Let’s talk a bit about different “kinds” of Wicca. You have read repeatedly in this book about “Traditions” of Wicca. Traditions are like denominations, roughly. They are the sets of liturgies, legitimately lineaged from either Gardnerian or Alexandrian Wicca (and sometimes both, as is the case with my Tradition). Those who have taken 3rd degree in a lineaged Tradition are seen as having the authority to start a new Tradition of Wicca if they wish. The reason that this is important is that all legitimate forms of Wicca have liturgy which contains the earmarks of real Wicca in each of the 3 elevations and in the liturgies of the Sabbats and Esbats (those are the rites listed above where we talked about the definition of a Wiccan practice). A person who does not have full possession of a Tradition’s liturgies (because they are not a third degree) won’t have the understanding of those earmarks because they haven’t yet received them. So what happens then is that if a person who does not possess a full set of liturgies starts a “new kind of Wicca,” you get partial liturgies and the full absence of some of the liturgies.

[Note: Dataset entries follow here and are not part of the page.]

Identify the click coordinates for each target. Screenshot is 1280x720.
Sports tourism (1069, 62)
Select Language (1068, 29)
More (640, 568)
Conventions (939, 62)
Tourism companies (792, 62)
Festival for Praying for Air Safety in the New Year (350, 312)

That makes the “new kind of Wicca” a partial form because there’s a bunch of the skeleton of what makes Wicca BE Wicca that’s missing. That’s the reason. It’s not arrogance. It’s a way of protecting the liturgies and keeping them whole and present for new generations of practitioners.

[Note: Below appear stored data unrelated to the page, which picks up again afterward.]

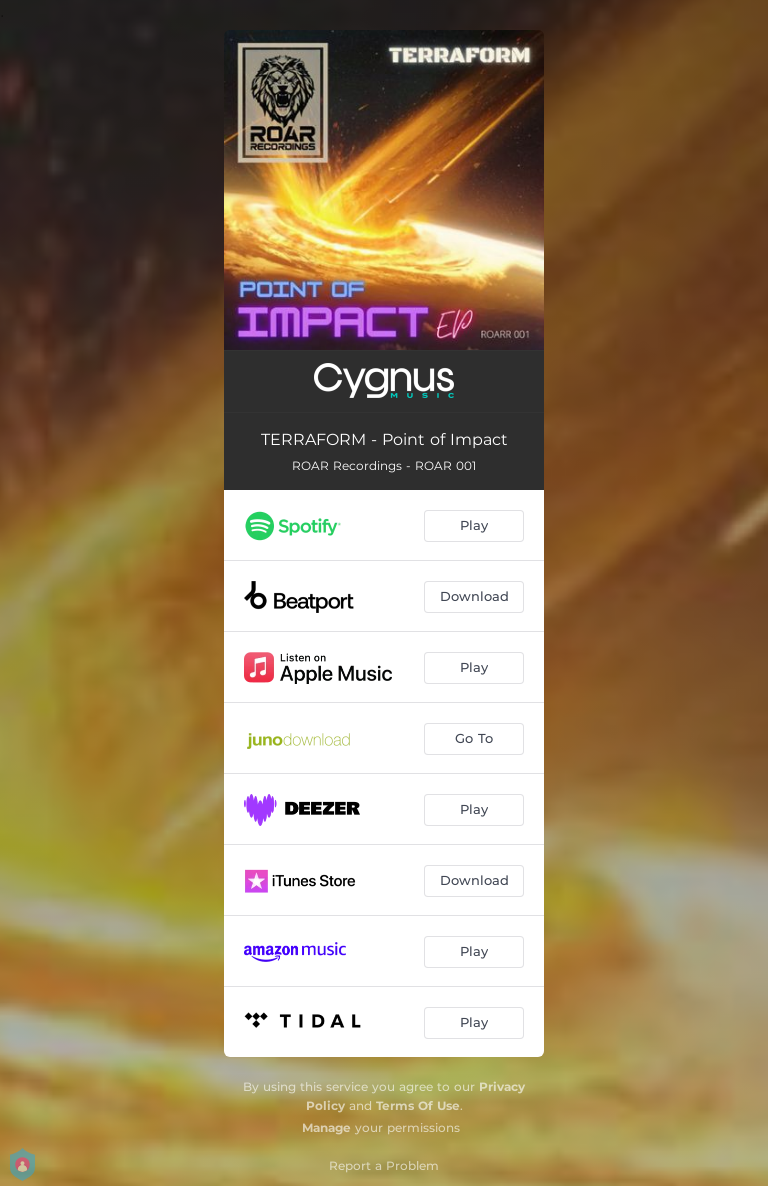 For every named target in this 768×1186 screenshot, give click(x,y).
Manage (326, 1127)
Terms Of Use (418, 1105) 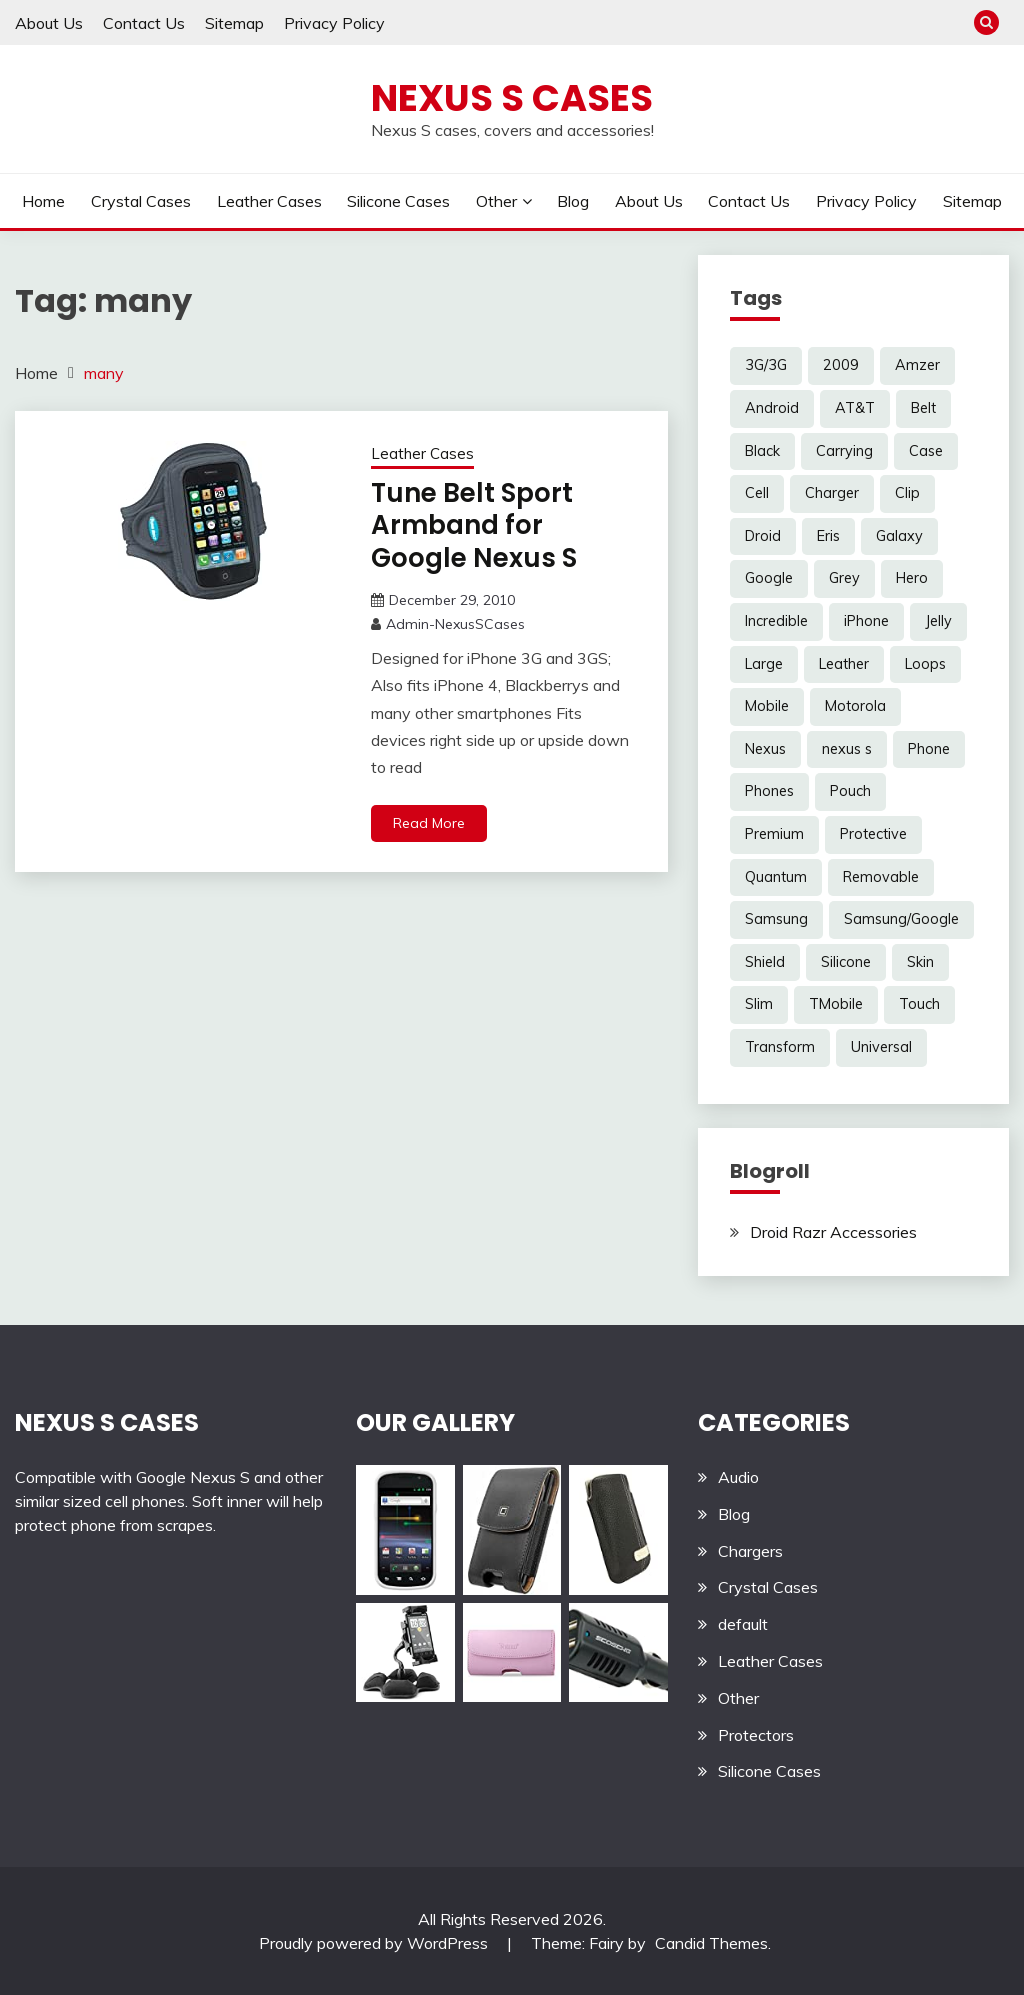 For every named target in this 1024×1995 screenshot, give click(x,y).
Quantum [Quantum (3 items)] (776, 877)
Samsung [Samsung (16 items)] (776, 919)
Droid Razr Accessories (833, 1232)
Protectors (756, 1735)
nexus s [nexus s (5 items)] (847, 749)
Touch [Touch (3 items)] (919, 1004)
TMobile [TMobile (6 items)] (836, 1004)
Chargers (750, 1551)
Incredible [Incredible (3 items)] (776, 621)
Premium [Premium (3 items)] (774, 834)
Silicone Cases (398, 201)
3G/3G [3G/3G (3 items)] (766, 365)
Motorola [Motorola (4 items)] (855, 706)
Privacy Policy (334, 23)
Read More (429, 823)
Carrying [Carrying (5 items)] (844, 451)
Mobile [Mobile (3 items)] (767, 706)
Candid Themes (711, 1943)
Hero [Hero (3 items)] (912, 578)
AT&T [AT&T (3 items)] (855, 408)
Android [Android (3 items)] (772, 408)
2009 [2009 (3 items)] (841, 365)
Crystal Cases (141, 201)
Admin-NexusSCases (455, 624)
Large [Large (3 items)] (764, 664)
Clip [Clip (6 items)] (907, 493)
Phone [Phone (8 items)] (929, 749)
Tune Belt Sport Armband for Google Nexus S (474, 525)
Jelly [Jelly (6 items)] (938, 621)
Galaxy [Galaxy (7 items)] (899, 536)
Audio (738, 1477)
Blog (573, 201)
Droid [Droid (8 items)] (763, 536)
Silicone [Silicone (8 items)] (846, 962)
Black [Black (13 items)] (762, 451)
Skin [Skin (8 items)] (920, 962)
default (743, 1624)
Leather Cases (269, 201)
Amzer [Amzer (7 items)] (917, 365)
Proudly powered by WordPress (375, 1943)
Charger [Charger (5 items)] (832, 493)
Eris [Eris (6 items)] (828, 536)
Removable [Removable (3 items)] (881, 877)
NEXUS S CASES (107, 1422)
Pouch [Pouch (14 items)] (850, 791)
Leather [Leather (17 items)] (844, 664)
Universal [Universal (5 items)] (881, 1047)
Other (496, 201)
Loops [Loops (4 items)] (925, 664)
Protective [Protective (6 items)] (873, 834)
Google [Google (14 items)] (769, 578)
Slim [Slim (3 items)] (759, 1004)
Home (43, 201)
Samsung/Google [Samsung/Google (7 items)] (901, 919)
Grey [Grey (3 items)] (844, 578)
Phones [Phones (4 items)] (769, 791)
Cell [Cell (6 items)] (757, 493)
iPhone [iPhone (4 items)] (866, 621)
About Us (49, 23)
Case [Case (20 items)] (926, 451)
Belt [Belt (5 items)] (923, 408)
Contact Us (144, 23)
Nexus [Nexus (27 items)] (765, 749)
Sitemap (234, 23)
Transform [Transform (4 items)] (780, 1047)
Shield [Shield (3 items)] (765, 962)
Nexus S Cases (512, 98)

Now, as Wicca has grown and there are so many Eclectics out there (non-Traditional practitioners), I suppose at this point we can say that if an Eclectic Wiccan creates a body of liturgy and passes it on, it becomes a “Tradition” of sorts, but it’s not going to have all the parts that Traditional Wicca has. And that’s not “wrong” necessarily, but it should at least be understood. This is what happened with Church of All Worlds, which sometimes refers to some of its “nests” as being “Wiccan.” I happen to know that the founders of Church of All Worlds never took 3rd degree in any Tradition, but yet the “Wiccan” nests of CAW seem to make a bunch of folks very happy. The thing that I want YOU to understand is the definitions of these things so you can make educated choices for yourself. If you CARE that the Tradition in which you study have the components of Traditional Wicca, then you can ASK because now you know. If you don’t care, then you don’t care.
Aside from Wicca and solitary Wicca-based Neo-Paganism, there are other formal Pagan religions that you might want to check out and learn about. A few of them are:
Santeria (Which is actually Pagan-ish because it’s a mish-mash of Christianity and Paganism)
Some Pagan religions have some things in common with Wicca and some have almost nothing in common with Wicca. Any Gods or Goddesses can be worked with in a Wiccan format, but if you find that you are, say, only attracted to the Norse Pantheon of Gods, then you might consider looking at Asatru instead of Wicca. If you feel called to work with only Greek or Roman Gods, you might find that Hellenic Reconstructionism is more to your taste. If you value high intellect and strong magical skill sets, take a look at Druidry or Ceremonial Order of the Golden Dawn studies. Often, when people feel attracted to Wicca, they really just need to learn about the different Pagan religions that are available to them. It’s fine to start with Wicca and then find something even more fitting for your own personal spirituality.”